**INFORMATION GIVEN:**
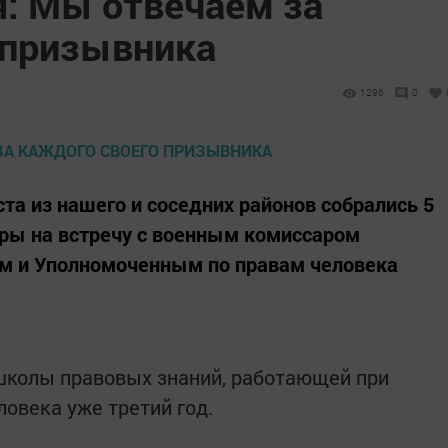
я: Мы отвечаем за
 призывника
1296
0
та из нашего и соседних районов собрались 5
уры на встречу с военным комиссаром
м и Уполномоченным по правам человека
школы правовых знаний, работающей при
овека уже третий год.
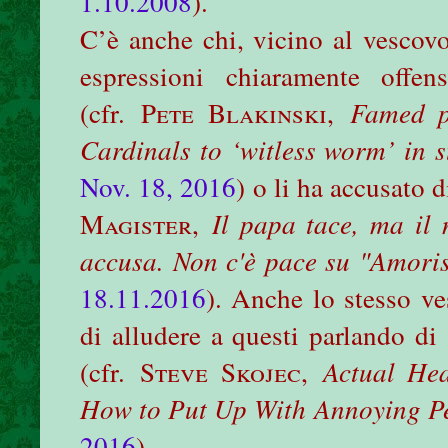
1.10.2008
).
C’è anche chi, vicino al vescov
espressioni chiaramente offen
(cfr.
Pete Blakinski
,
Famed p
Cardinals to ‘witless worm’ in s
Nov. 18, 2016
) o li ha accusato d
Magister
,
Il papa tace, ma il
accusa. Non c'è pace su "Amoris 
18.11.2016
). Anche lo stesso v
di alludere a questi parlando di
(cfr.
Steve Skojec
,
Actual Hea
How to Put Up With Annoying P
2016
).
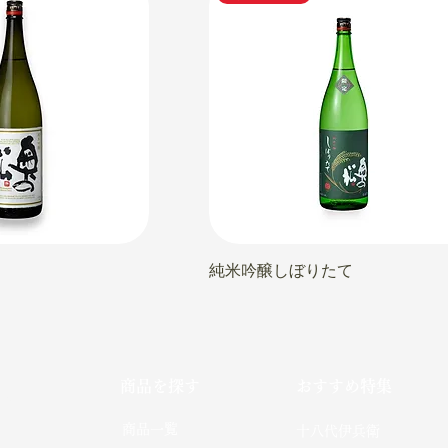
純米吟醸しぼりたて
商品を探す
おすすめ特集
社
​商品一覧
十八代伊兵衛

**YOUR INSTRUCTIONS:**
You need to restate all of the entries above exactly and leave the pictures behind.

**TASK SOLUTION:**
я: Мы отвечаем за
 призывника
1296
0
та из нашего и соседних районов собрались 5
уры на встречу с военным комиссаром
м и Уполномоченным по правам человека
школы правовых знаний, работающей при
овека уже третий год.
1.10.2008
).
C’è anche chi, vicino al vescov
espressioni chiaramente offen
(cfr.
Pete Blakinski
,
Famed p
Cardinals to ‘witless worm’ in s
Nov. 18, 2016
) o li ha accusato d
Magister
,
Il papa tace, ma il
accusa. Non c'è pace su "Amoris 
18.11.2016
). Anche lo stesso v
di alludere a questi parlando di
(cfr.
Steve Skojec
,
Actual Hea
How to Put Up With Annoying P
2016
).
純米吟醸しぼりたて
商品を探す
おすすめ特集
社
​商品一覧
十八代伊兵衛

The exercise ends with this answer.